The Mongrel Mob Notorious Chain Dog community have seen around 10 of their members be a part of the first intake.
It sees them live together over eight weeks in Whātuiāpiti Marae, based in Central Hawke’s Bay, immersing themselves in Māori culture and going cold turkey.
Being on the programme, means a drug and alcohol free commitment from the men, who are visited each week by a nurse and provided education about the harmful effects of P.
It’s hoped the environment will help the gang members avoid feelings of judgement and discrimination they may experience in mainstream health services.
“In the beginning there was a lot of anxiety and dealing with past trauma, how to deal with feelings of anger, depression,” Te Kanawa Ngarotata told TVNZ 1’s Te Karere.

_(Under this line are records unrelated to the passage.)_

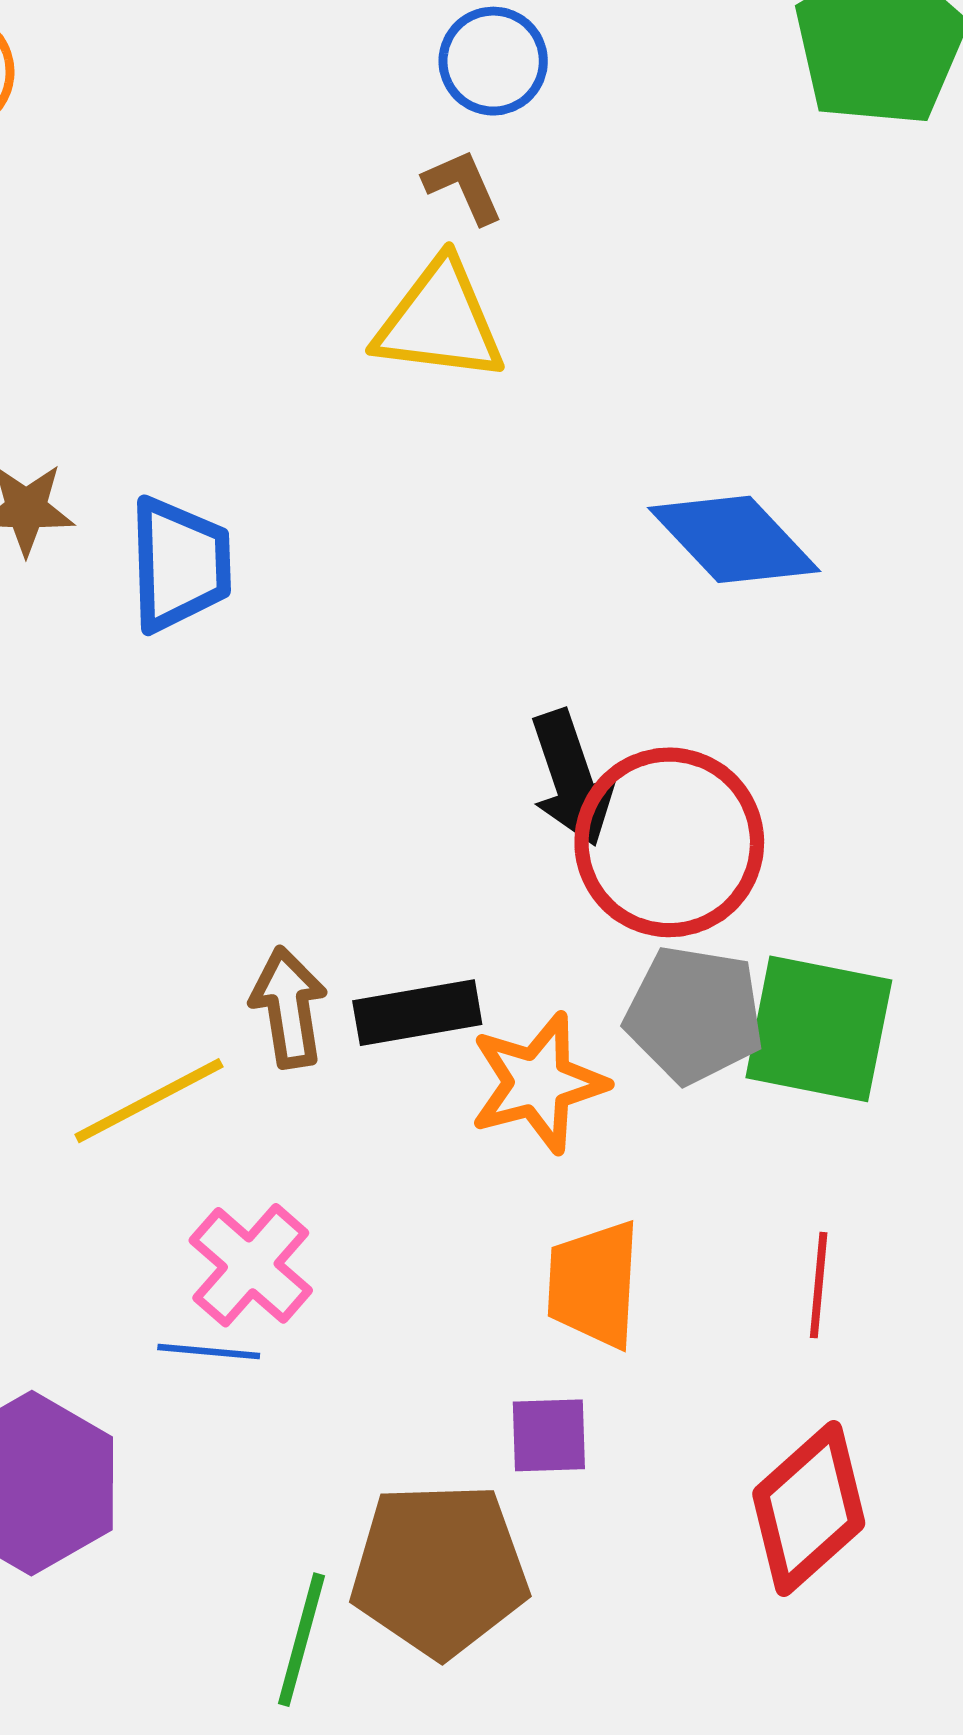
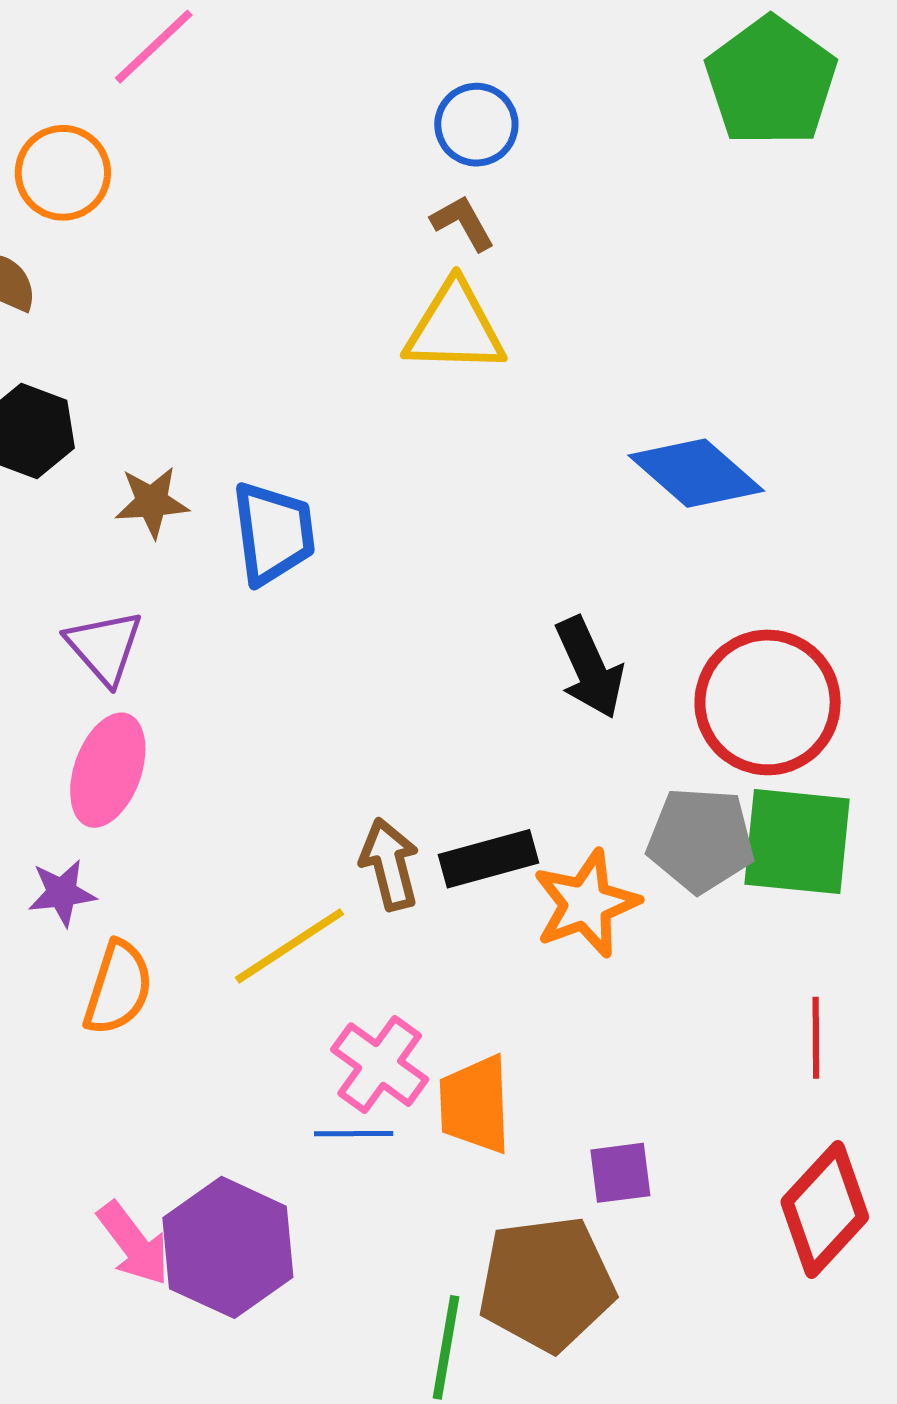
red circle: (669, 842) -> (768, 702), moved
orange trapezoid: (594, 1284) -> (475, 1105), moved

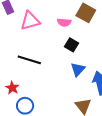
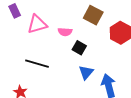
pink semicircle: (64, 22) -> (65, 32), moved

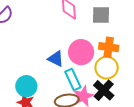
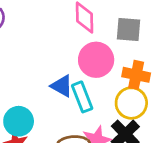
pink circle: (81, 52) -> (96, 60), moved
cyan rectangle: (73, 80) -> (82, 97), moved

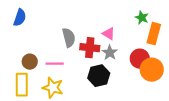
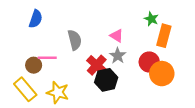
blue semicircle: (20, 18) -> (36, 19), moved
red cross: (90, 48) -> (97, 65), moved, turned 36
pink line: (55, 64) -> (47, 58), moved
yellow rectangle: (22, 85) -> (25, 89), turned -40

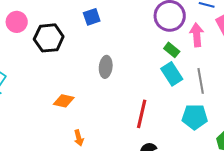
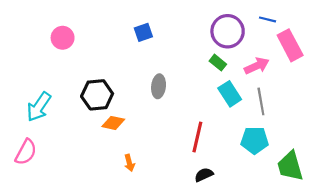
pink arrow: (197, 35) -> (257, 66), moved, turned 70
black hexagon: (49, 38) -> (97, 95), moved
green rectangle: (172, 50) -> (218, 63), moved

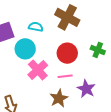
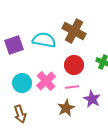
cyan semicircle: (36, 27) -> (44, 40), size x1.6
cyan circle: (25, 49) -> (22, 83), moved

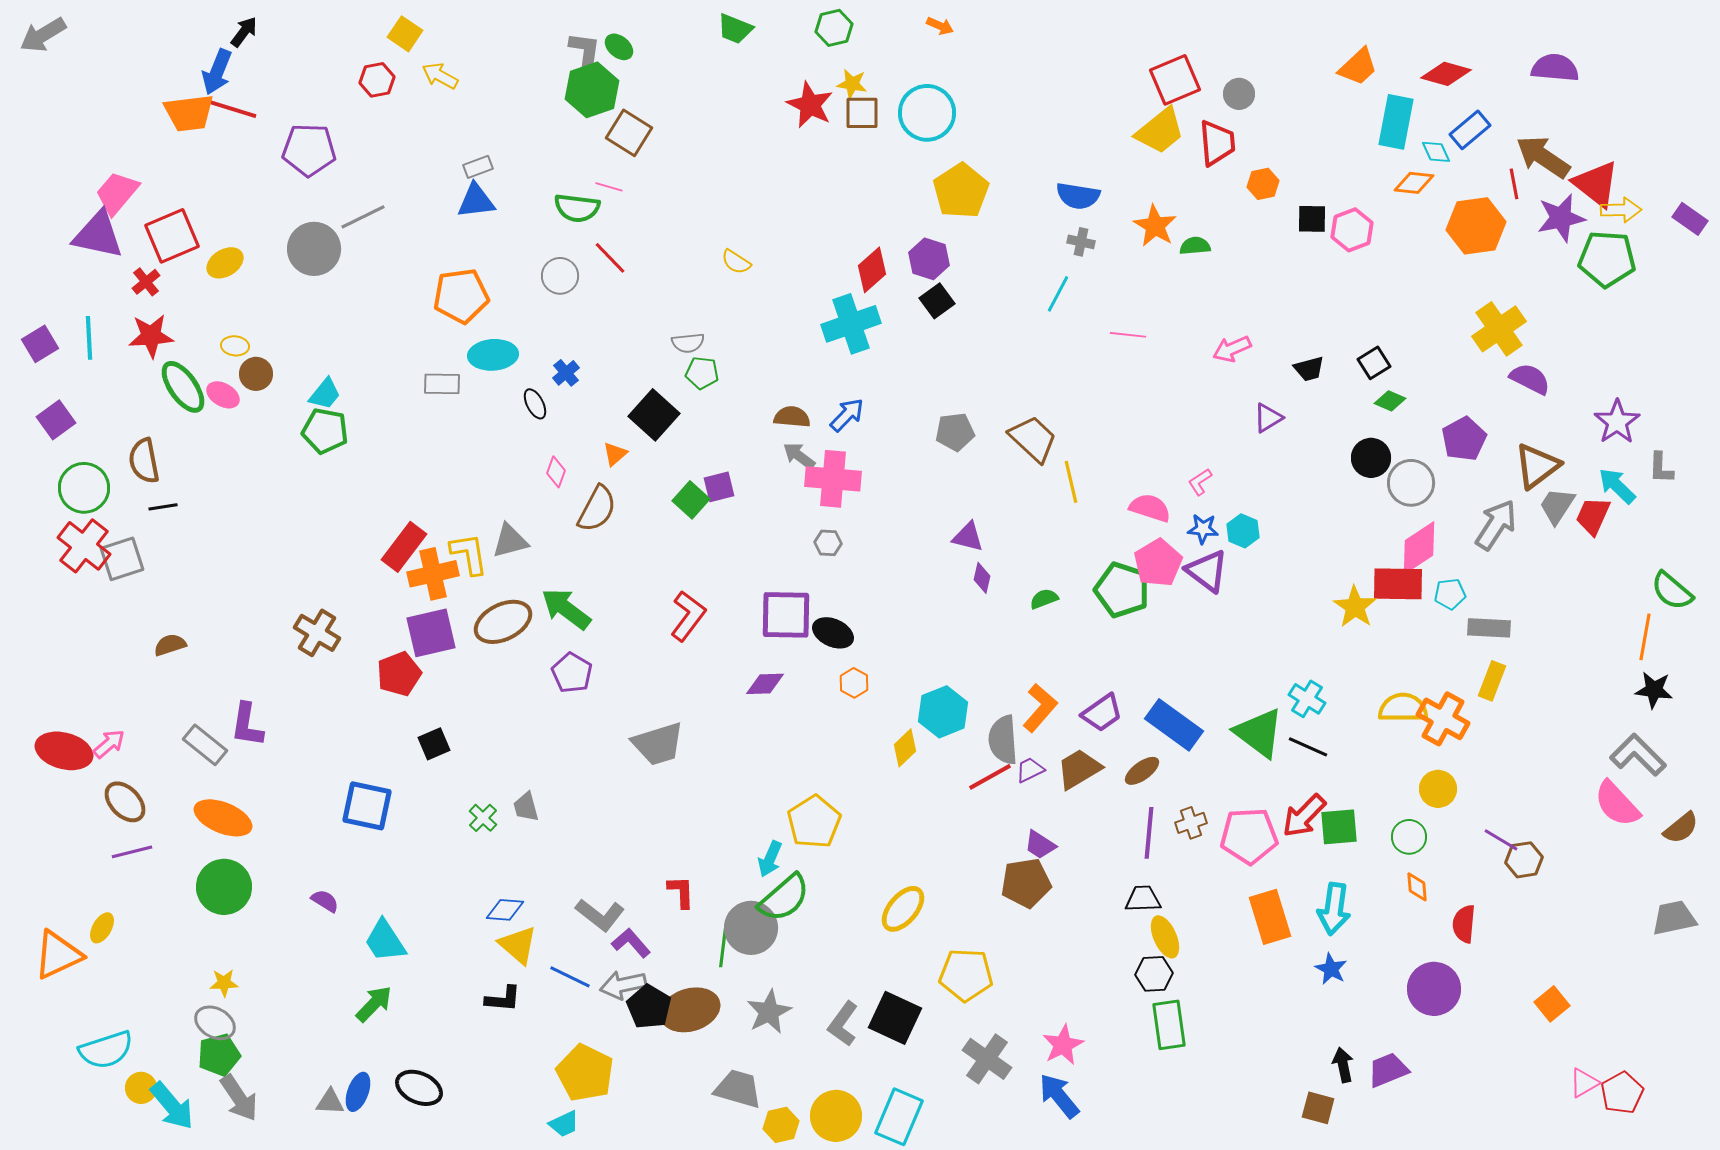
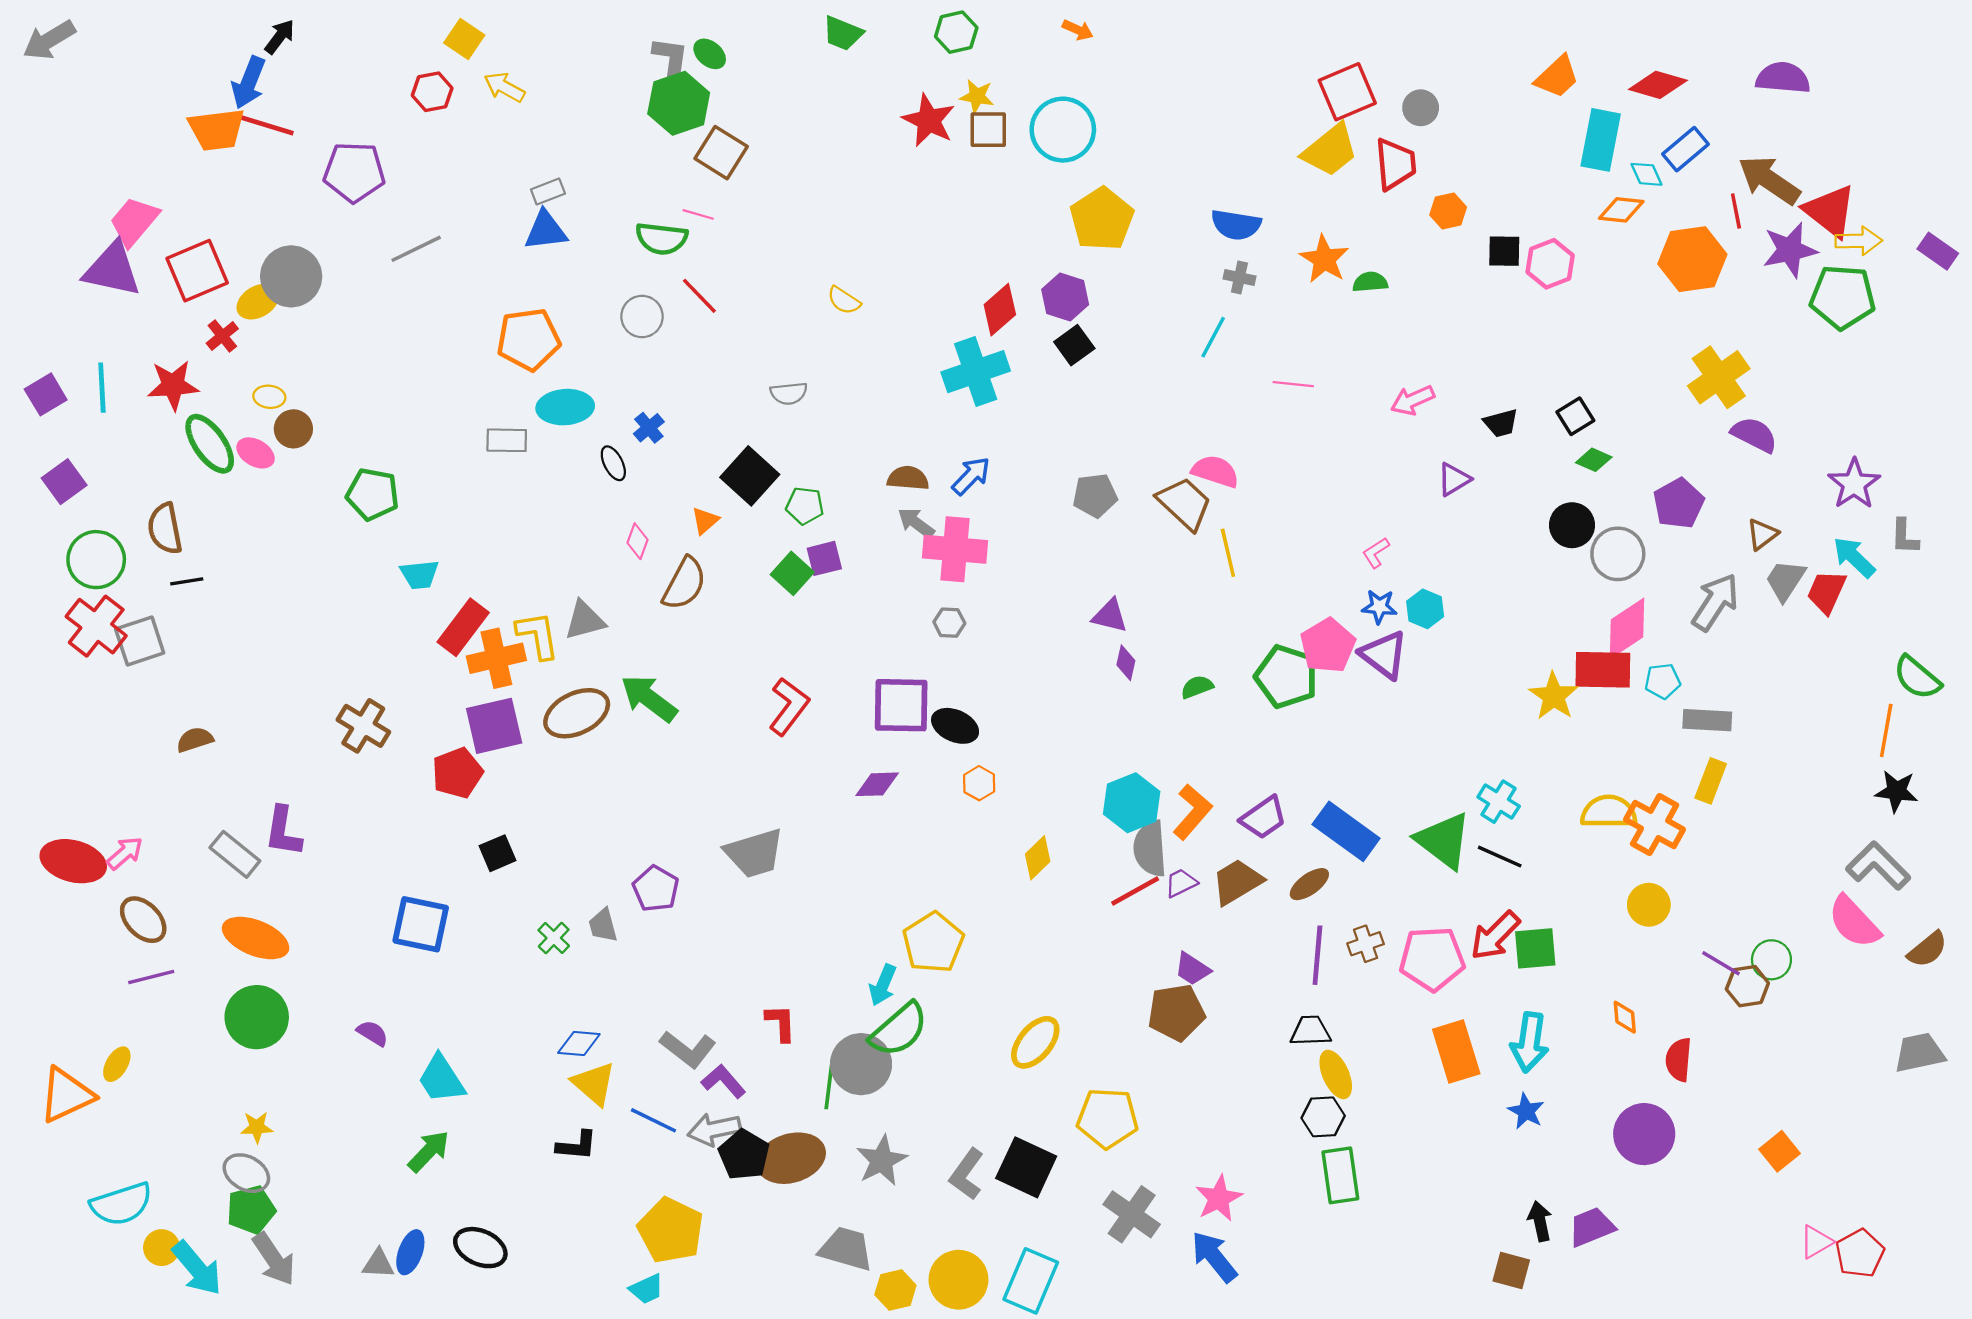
gray circle: (314, 249) -> (291, 276), moved
red cross: (146, 282) -> (222, 336), moved
green pentagon: (702, 373) -> (805, 506), moved
cyan trapezoid: (325, 394) -> (420, 574), moved, turned 45
brown triangle: (1537, 466) -> (1762, 534), size x0.6
pink semicircle: (1150, 508) -> (1215, 471), moved
purple pentagon: (572, 673) -> (656, 889), moved
cyan hexagon: (943, 712) -> (1132, 803), moved
green circle: (1409, 837) -> (1771, 960), moved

“It was a mix of emotions coming out, but now it’s really good.”
Mahinarangi Tuhi-Smith, whose husband Sonny Smith is the national president of Mongrel Mob Notorious, said the labels that are assigned to gang members don’t define them.
“It’s about kotahitangi and accepting them for who they are, and for working on themselves.
It was hoped the participants would take the lessons home with them to share with their whānau.
“The goal is to have them go back home and be completely drug free, so while they are here, they stamp it out,” kaumātua Don Hutana said.
The programme has been made possible through Te Rau Matatini and Hard2Reach.